Porém, como já em 2005 escreveu o aqui Relator em “Notas Sobre Responsabilidade Civil e Acidentes de Viação”, Revista do CEJ 2º Semestre 2005, Número 3, pág.58 e segs, a propósito das várias vertentes do dano não patrimonial:
“Embora sem rigor sistemático, é patente uma preocupação superadora da tradicional categoria de “dano moral”, ampliando o seu espectro, de molde a abranger outras manifestações que a lesão provoca na pessoa, e já não a simples perturbação emocional, a dor ou o sofrimento.
Na doutrina e jurisprudência italianas começou a emergir na década de setenta a noção de “dano pessoal”, incorporando todos os danos que lesam a estrutura psicossomática do ser humano, e mais recentemente com a definição conceitual de “dano existencial”, visando abarcar os danos que não sendo estritamente morais originam consequências não patrimoniais (…).
Pretende-se, assim, erigir um novo modelo centralizado no “dano pessoal” que afecta a estrutura ontológica do ser humano, entendido como entidade psicossomática e sustentada na sua liberdade, correspondendo a duas únicas categorias de danos: o “dano psicossomático” e o “dano ao projecto de vida”, com consequências extrapatrimoniais.
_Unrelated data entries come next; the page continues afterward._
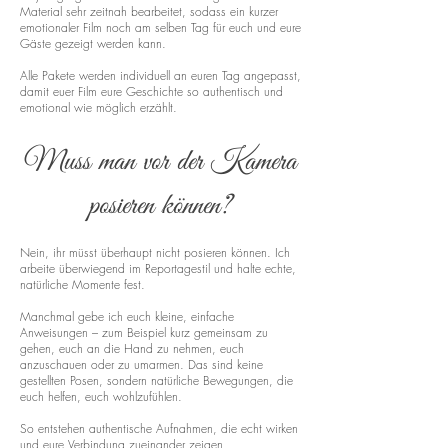
Material sehr zeitnah bearbeitet, sodass ein kurzer
emotionaler Film noch am selben Tag für euch und eure
Gäste gezeigt werden kann.
Alle Pakete werden individuell an euren Tag angepasst,
damit euer Film eure Geschichte so authentisch und
emotional wie möglich erzählt.
Muss man vor der Kamera
posieren können?
Nein, ihr müsst überhaupt nicht posieren können. Ich
arbeite überwiegend im Reportagestil und halte echte,
natürliche Momente fest.
Manchmal gebe ich euch kleine, einfache
Anweisungen – zum Beispiel kurz gemeinsam zu
gehen, euch an die Hand zu nehmen, euch
anzuschauen oder zu umarmen. Das sind keine
gestellten Posen, sondern natürliche Bewegungen, die
euch helfen, euch wohlzufühlen.
So entstehen authentische Aufnahmen, die echt wirken
und eure Verbindung zueinander zeigen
Na verdade, esta concepção é a que melhor se adequa à natureza e finalidade da indemnização pelos danos extrapatrimoniais/pessoais, pondo o enfoque na vítima, com implicações na (re)valorização compensatória, maximizada pelo princípio da reparação integral”.
Partindo desta concepção e como critério de determinação equitativa para o equivalente económico do dano não patrimonial ( arts.496 nº 3 e 494 do CC ), há que atender à natureza e intensidade do dano, ao grau de culpa, à situação económica do lesado e do responsável, sendo certo que o seguro de responsabilidade civil é também um elemento a ter em conta, bem como ao valor actual da moeda e aos padrões jurisprudenciais.
Desde alguns anos que a jurisprudência vem afirmando que os padrões de indemnização têm de evoluir, acompanhando os tempos modernos, chegando-se a enfatizar que não se poderia manter uma tradição miserabilista, sob pena dos tribunais não estarem a acompanhar a evolução da vida, causando prejuízos irreparáveis aos lesados em acidentes de viação.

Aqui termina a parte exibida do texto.